What is Put-Call Parity?
Put-Call parity theorem says that premium (price) of a call option implies a certain the fair price for corresponding put options provided the put options have the same strike price, underlying and expiry, and vice versa. It also shows the three-sided relationship between a call, a put, and underlying security. The theory was first identified by Hans Stoll in 1969.
Put-Call Parity Example
Let’s take a look at two portfolios of an investor:
Portfolio A: A European call options for a strike price of $500/- which has a premium or price of $80/- and pays no dividend (impact of dividend is discussed later in the paper) and A zero-coupon bond (which pays only principal at the time of maturity) which pays Rs.500/- (or the strike price of call options) at maturity and,
Portfolio B: Underlying stock on which call options are written and a European put options having an identical strike price of $500/- which has a premium of $80/- and an identical expiry.
In order to calculate pay-offs from both the portfolios, let’s consider two scenarios:
- Stock price goes up and closes at $600/- at the time of maturity of an options contract,
- The stock price has fallen and closes at $400/- at the time of maturity of an options contract.
Impact on Portfolio A in Scenario 1: Portfolio A will be worth the zero-coupon bond I .e.$500/- plus $100/- from call options pay-off i.e., max(S_{T}-X,0). Therefore, portfolio A will be worth the stock price (S_{T}) at time T.
Impact on Portfolio A in Scenario 2: Portfolio A will be worth the share price i.e., $500/- since the stock price is less than the strike price (it is out of the money), the options will not be exercised. Hence, portfolio A will be worth stock price (S_{T}) at time T.
Likewise, for portfolio B, we will analyze the impact of both scenarios.
Impact on Portfolio B in Scenario 1: Portfolio B will be worth the stock price or share price i.e., $600/- since the share price is lower than the strike price (X) and are worthless to exercise. Therefore, portfolio B will be worth the stock price (S_{T}) at time T.

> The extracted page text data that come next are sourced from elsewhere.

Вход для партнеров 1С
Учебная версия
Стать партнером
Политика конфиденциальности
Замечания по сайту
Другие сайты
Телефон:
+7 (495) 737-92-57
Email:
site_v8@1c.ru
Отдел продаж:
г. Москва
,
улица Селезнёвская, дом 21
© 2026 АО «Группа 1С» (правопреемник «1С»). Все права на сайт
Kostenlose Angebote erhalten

Impact on Portfolio B in Scenario 2: Portfolio B will be worth the difference between the strike price and stock price i.e., $100/- and underlying share price i.e., $400/-. Hence, portfolio B will be worth a strike price (X) at time T.

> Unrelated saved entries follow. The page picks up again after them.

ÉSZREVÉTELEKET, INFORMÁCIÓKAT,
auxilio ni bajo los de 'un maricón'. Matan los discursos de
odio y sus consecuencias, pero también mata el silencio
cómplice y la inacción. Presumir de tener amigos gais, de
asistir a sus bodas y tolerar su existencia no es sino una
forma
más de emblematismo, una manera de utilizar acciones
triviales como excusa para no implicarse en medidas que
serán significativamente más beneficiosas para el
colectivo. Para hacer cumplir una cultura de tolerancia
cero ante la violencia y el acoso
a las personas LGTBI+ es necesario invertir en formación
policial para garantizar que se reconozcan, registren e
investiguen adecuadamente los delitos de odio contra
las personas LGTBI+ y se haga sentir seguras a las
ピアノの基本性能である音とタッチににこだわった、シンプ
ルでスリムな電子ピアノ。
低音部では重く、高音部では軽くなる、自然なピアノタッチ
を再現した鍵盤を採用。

The above pay-offs are summarized below in Table 1.
Table: 1
When ST > X | When ST < X | ||
Portfolio A | Zero-Coupon bond | 500 | 500 |
Call option | 100^{*} | 0 | |
Total | 600 | 500 | |
Portfolio B | Underlying Stock (Share) | 600 | 400 |
Put option | 0 | 100^{#} | |
Total | 600 | 500 |
*The pay-off of a call option = max(S_{T}-X,0)
#The pay-off of a put option = max(X- S_{T},0)
In the above table, we can summarize our findings that when the stock price is more than the strike price (X), the portfolios are worth the stock or share price (S_{T}), and when the stock price is lower than the strike price, the portfolios are worth the strike price (X). In other words, both the portfolios are worth max(S_{T}, X).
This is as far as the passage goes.